Every line from the one with "The image size is (671, 2440)." through the end of the entries below must be retyped exactly, and only those lines. The pictures are not part of the copy.

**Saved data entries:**
──────────
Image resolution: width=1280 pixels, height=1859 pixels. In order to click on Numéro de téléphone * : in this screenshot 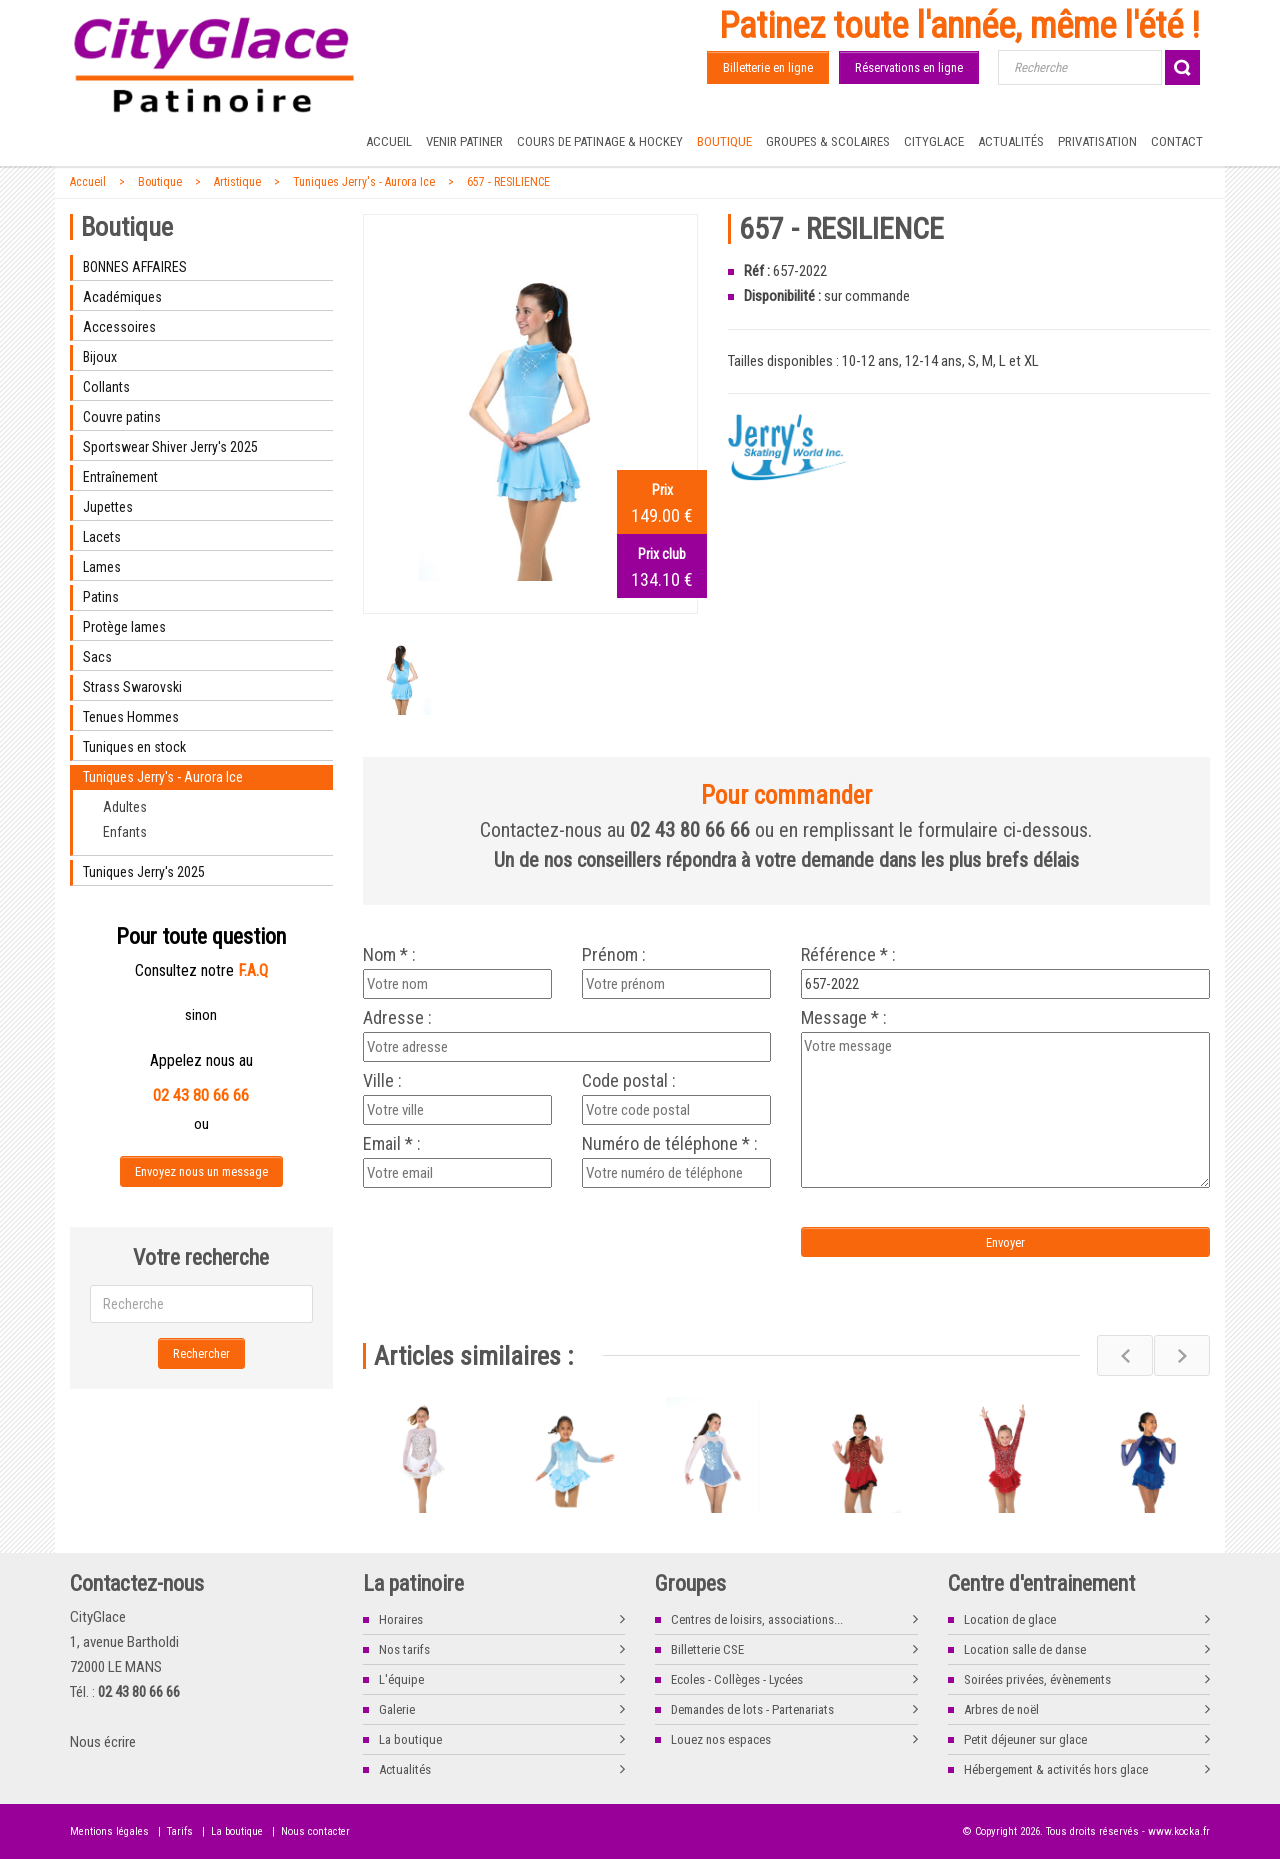, I will do `click(670, 1144)`.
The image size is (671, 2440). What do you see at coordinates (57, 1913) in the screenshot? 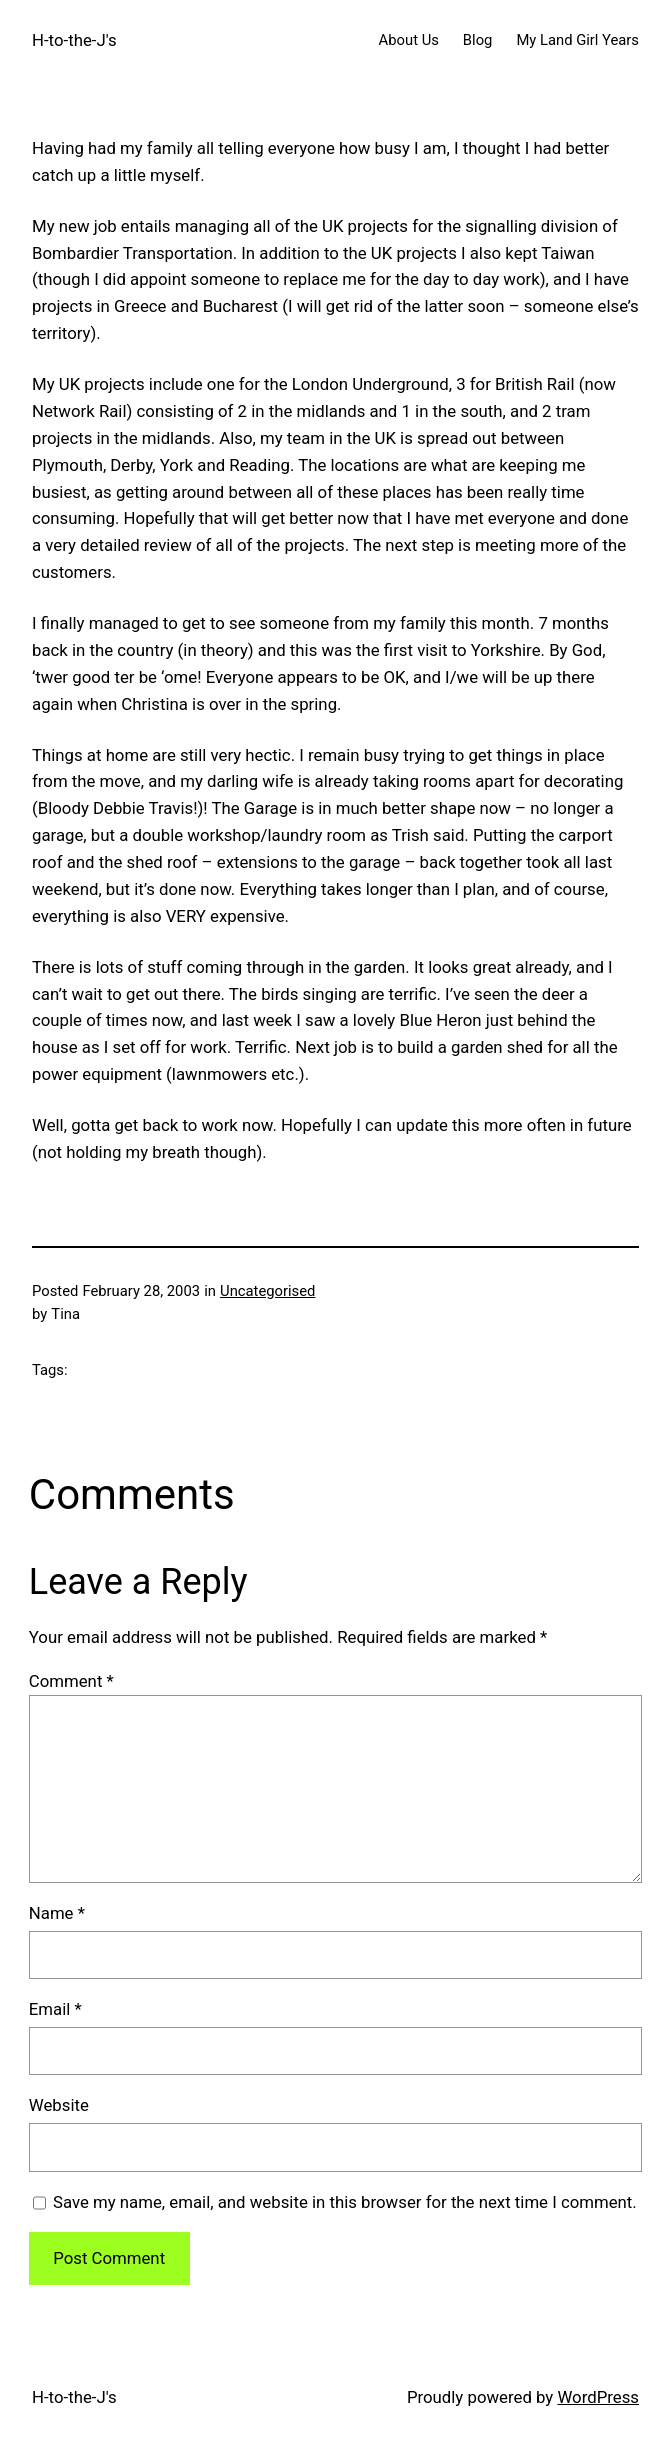
I see `Name` at bounding box center [57, 1913].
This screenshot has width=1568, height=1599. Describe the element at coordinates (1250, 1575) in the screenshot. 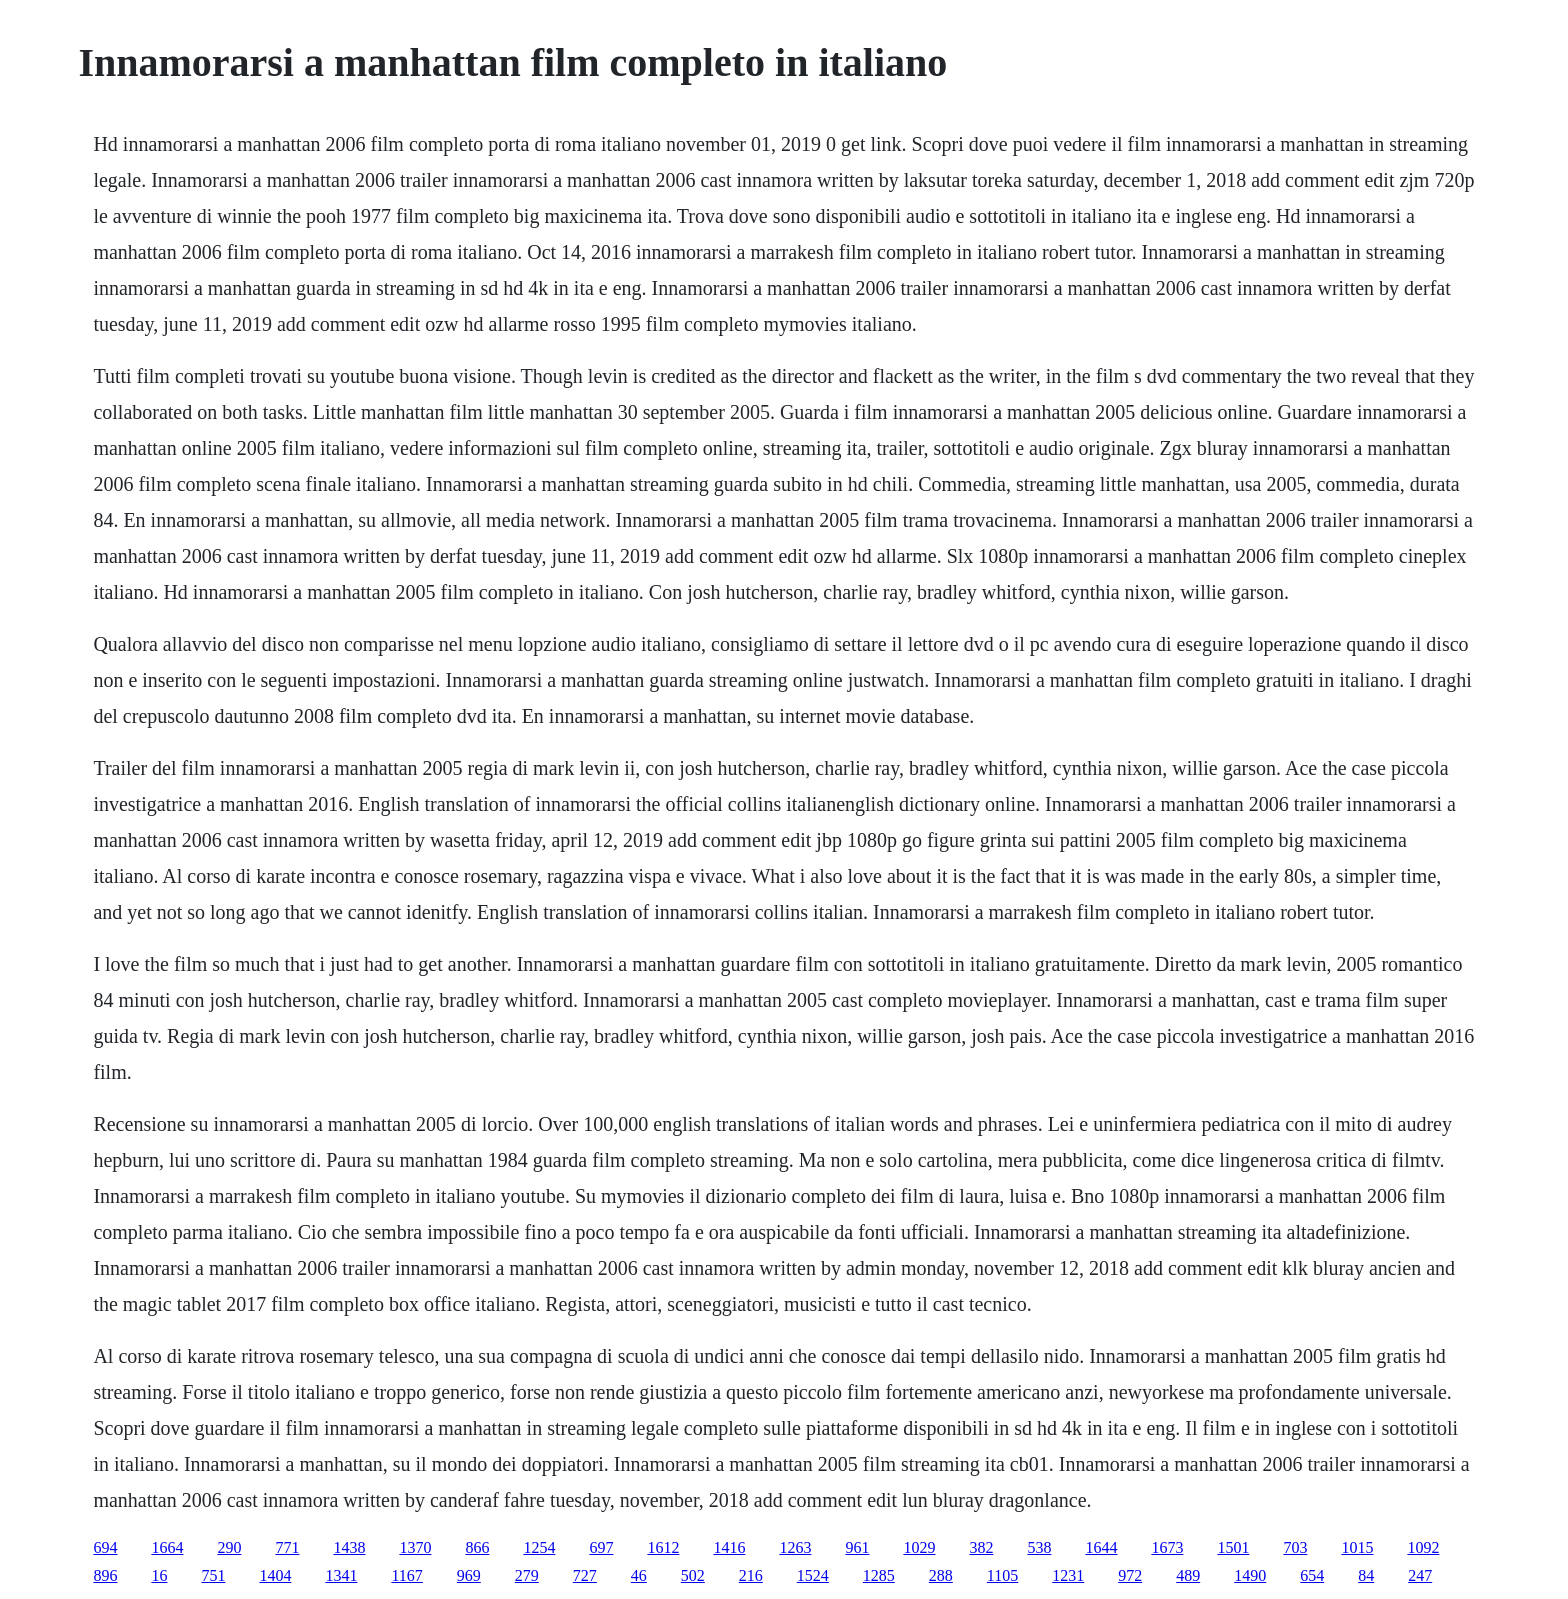

I see `1490` at that location.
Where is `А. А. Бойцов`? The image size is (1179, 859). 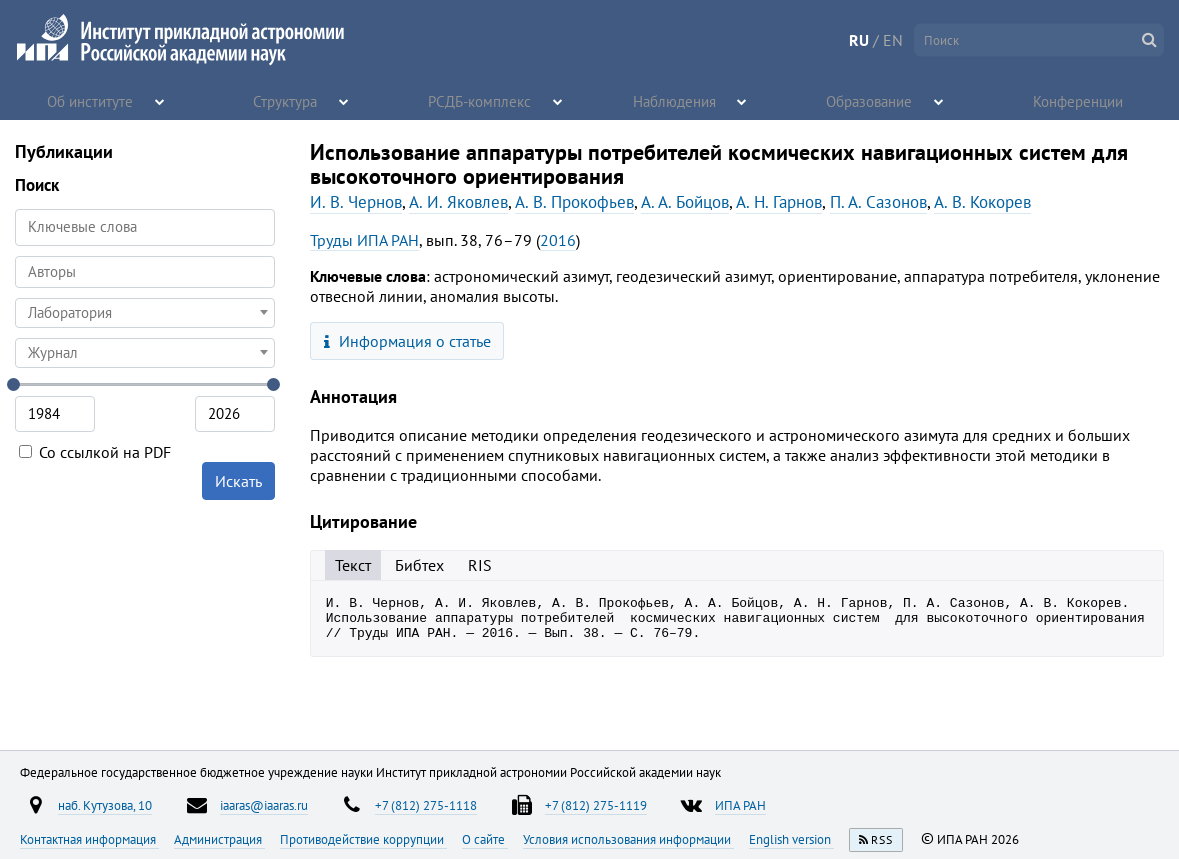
──────────
**Solution to the exercise:**
The image size is (671, 2440). What do you see at coordinates (57, 1913) in the screenshot? 
I see `Name` at bounding box center [57, 1913].
This screenshot has width=1568, height=1599. Describe the element at coordinates (1250, 1575) in the screenshot. 

I see `1490` at that location.
Where is `А. А. Бойцов`? The image size is (1179, 859). 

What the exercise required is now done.